Diabetic nephropathy is the most common disease leading to end-stage renal disease (ESRD) in many countries including Germany. Some previous studies, mainly from the US, suggest that low socioeconomic status (SES) may increase the risk of ESRD. No data are available whether the SES influences the development of diabetic nephropathy in patients with diabetes mellitus in Germany.
This cross-sectional study was performed on patients treated at a large university outpatient department for endocrinology and metabolic diseases. A total of 174 patients with type 1 and 651 patients with type 2 diabetes and chronic preterminal diabetic nephropathy were studied [mainly chronic kidney disease (CKD) Stages 2 and 3]. Only very few CKD Stage 5 patients were included. Patients with acute kidney injury or abnormal urinary sediment were excluded. Patients were asked about their social status using a questionnaire.
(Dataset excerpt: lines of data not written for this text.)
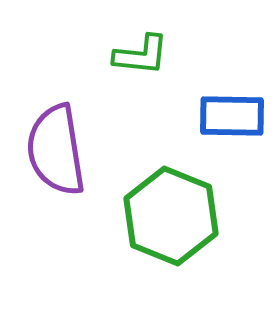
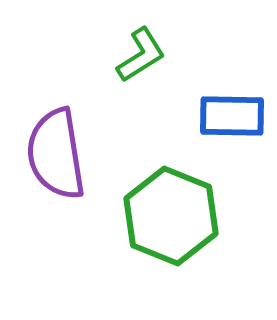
green L-shape: rotated 38 degrees counterclockwise
purple semicircle: moved 4 px down
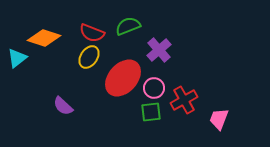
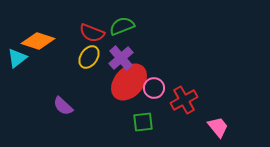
green semicircle: moved 6 px left
orange diamond: moved 6 px left, 3 px down
purple cross: moved 38 px left, 8 px down
red ellipse: moved 6 px right, 4 px down
green square: moved 8 px left, 10 px down
pink trapezoid: moved 1 px left, 8 px down; rotated 120 degrees clockwise
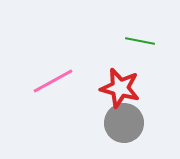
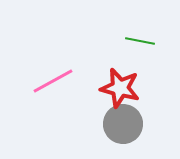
gray circle: moved 1 px left, 1 px down
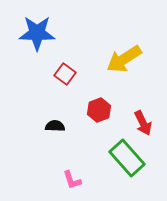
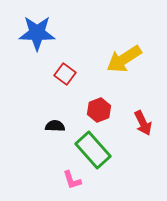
green rectangle: moved 34 px left, 8 px up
Social status was determined by three components: education, highest professional position achieved and household net income. Each component was assessed by a score with 1 to 7 points to generate a total score with a minimum of 3 up to maximum of 21 points. Smoking habits were also assessed by questionnaire. HbA1c, systolic and diastolic blood pressure and body mass index from the last observation were recorded. Estimated glomerular filtration rate (eGFR) was calculated according to the modified equation 7 MDRD formula. Patients were grouped into the CKD stages according to eGFR and presence of albuminuria. Multivariate analysis was used for data analysis.
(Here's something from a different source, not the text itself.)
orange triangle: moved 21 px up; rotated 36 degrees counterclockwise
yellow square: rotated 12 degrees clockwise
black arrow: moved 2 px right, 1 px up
Patients were grouped in tertiles according to their social status (Tertile 1: 307, Tertile 2: 269, Tertile 3: 269 patients). The majority of type 1 (50.9%) and type 2 (64.9%) patients were in CKD Stages 2 and 3. Multivariate analysis revealed that SES is an independent predictor of renal function in all patients as well as in type 2 diabetic patients with diabetic nephropathy. This relationship was independent of smoking behaviour, duration of diabetes and HbA1c values. There was no association between renal function and SES in type 1 diabetic patients, but a type 2 error caused by low patient number cannot be excluded. Furthermore, no significant association between SES and albuminuria (defined ≥20 mg/L) existed. There was no significant difference in the number of visits to the clinic in regard to SES excluding referral bias.
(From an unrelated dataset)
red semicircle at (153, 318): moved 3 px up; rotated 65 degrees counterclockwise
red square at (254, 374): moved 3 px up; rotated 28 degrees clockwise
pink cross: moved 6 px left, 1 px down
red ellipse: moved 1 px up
A lower SES was associated with the presence of diabetic nephropathy in patients with type 2 diabetes in a German population. The causes for this association are likely multiple.
在包括德国在内的许多国家,糖尿病肾病是导致终末期肾病(ESRD)的最常见疾病。一些先前的研究主要来自美国,表明社会经济地位(SES)较低可能会增加 ESRD 的风险。目前尚无数据表明 SES 是否会影响德国糖尿病患者糖尿病肾病的发展。
本横断面研究在一家大型大学内分泌和代谢疾病门诊对患者进行。共研究了 174 例 1 型糖尿病患者和 651 例 2 型糖尿病合并慢性终末期糖尿病肾病患者[主要为慢性肾脏病(CKD)第 2 期和第 3 期]。仅纳入极少数 CKD 第 5 期患者。排除急性肾损伤或尿液异常的患者。使用问卷询问患者的社会地位。社会地位由三个组成部分确定:教育程度、所获得的最高职业职位和家庭净收入。每个组成部分都用 1 到 7 分进行评估,以生成最低 3 分最高 21 分的总分。吸烟习惯也通过问卷进行评估。记录最后一次观察时的糖化血红蛋白(HbA1c)、收缩压和舒张压以及体重指数。根据改良 MDRD 公式计算估算的肾小球滤过率(eGFR)。根据 eGFR 和白蛋白尿的存在,将患者分为 CKD 期。使用多元分析进行数据分析。
根据社会地位将患者分为三分位(三分位 1:307 例,三分位 2:269 例,三分位 3:269 例)。大多数 1 型(50.9%)和 2 型(64.9%)患者处于 CKD 第 2 期和第 3 期。多元分析表明,SES 是所有患者以及患有糖尿病肾病的 2 型糖尿病患者肾功能的独立预测因子。这种关系独立于吸烟行为、糖尿病病程和 HbA1c 值。1 型糖尿病患者的肾功能与 SES 之间无关联,但由于患者数量少可能存在二类错误。此外,SES 与白蛋白尿(定义为≥20mg/L)之间也没有显著关联。排除转诊偏倚后,SES 与就诊次数之间没有显著差异。
在德国人群中,2 型糖尿病患者 SES 较低与糖尿病肾病的发生有关。这种关联的原因可能是多方面的。